The next change of pace was designed to slot the presented terms and concepts into context by conceiving a possible application. A classic mystery "Electronic Expert Solves Murder at Mumfrey Manor" was thus specifically chosen to reinforce the group's interest and to blend the new concepts with previous knowledge.

Secrets of an electronic expert

A hypothetical crime solving expert system, SHERLOCK, was introduced in order to illustrate investigations in a typical Sherlock Holmes mystery.
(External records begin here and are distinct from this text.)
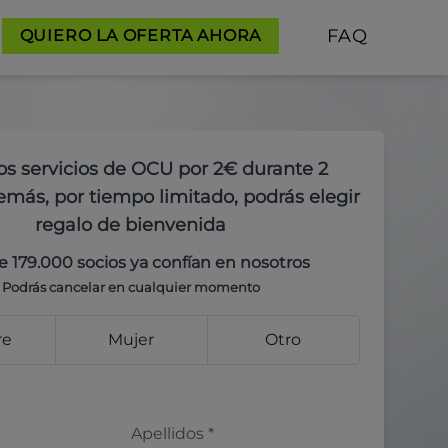
FAQ
QUIERO LA OFERTA AHORA
os servicios de OCU por 2€ durante 2
más, por tiempo limitado, podrás elegir
regalo de bienvenida
e 179.000 socios ya confían en nosotros
Podrás cancelar en cualquier momento
re
Mujer
Otro
Apellidos
*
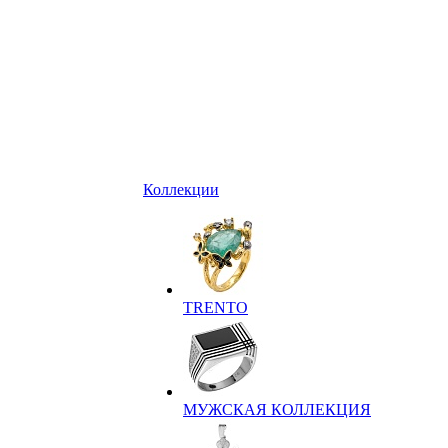
Коллекции
TRENTO
МУЖСКАЯ КОЛЛЕКЦИЯ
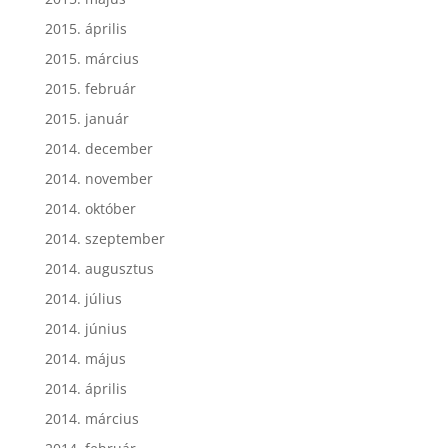
2015. április
2015. március
2015. február
2015. január
2014. december
2014. november
2014. október
2014. szeptember
2014. augusztus
2014. július
2014. június
2014. május
2014. április
2014. március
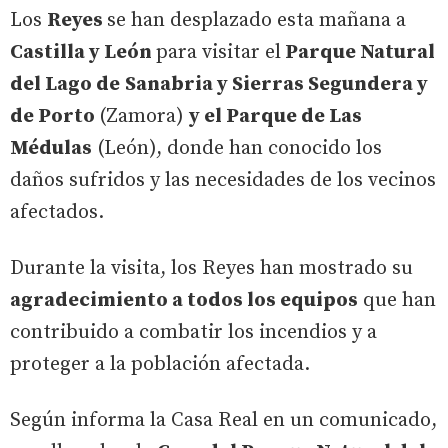
Los
Reyes
se han desplazado esta mañana a
Castilla y León
para visitar el
Parque Natural
del Lago de
Sanabria y Sierras Segundera y
de Porto
(Zamora)
y el Parque de Las
Médulas
(León), donde han conocido los
daños sufridos y las necesidades de los vecinos
afectados.
Durante la visita, los Reyes han mostrado su
agradecimiento a todos los equipos
que han
contribuido a combatir los incendios y a
proteger a la población afectada.
Según informa la Casa Real en un comunicado,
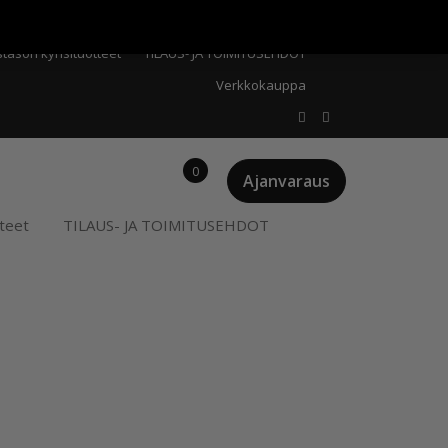
Meistä
Oma tili
Ostoskori
Privacy Policy
stason kynsituotteet
TILAUS- JA TOIMITUSEHDOT
Verkkokauppa
0
Ajanvaraus
teet
TILAUS- JA TOIMITUSEHDOT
The scene consists of the discovery of a body, six possible murder suspects and a bureaucratic police inspector jumping to hasty conclusions.

SHERLOCK initiates this dialogue, one question per frame:

Chains of logic, acting on the responses, confirmed the hypothesis that "The Victim Knew and Trusted the Killer". The path to this conclusion traversed intermediate states such as "The Victim Did Not Struggle", "There is No Sign of a Breakin", "The Crime Occurred in the Victim's Private Domain". Multiple connections between states feature AND, OR connectors, or entirely separate paths SHERLOCK may be interrogated and each chain of logic reviewed by a WHY? or HOW? response at the point of interest.

Uncertainty

Partial or uncertain information, such as "a smudged fingerprint" or "questionable testimony", is handled by SHERLOCK through the use of "Certainty Factors". Scratches on the victim's hand therefore elicited a response of 0.8 negative (80 percent certain) to the question "Except for the Death Wound, Does the Victim Show any Marks that Could Have Been Caused by the Attacker?". A computed "Certainty Factor", which reflects the combined uncertainty due to dialogue and inbuilt knowledge, is thus returned with the final conclusion.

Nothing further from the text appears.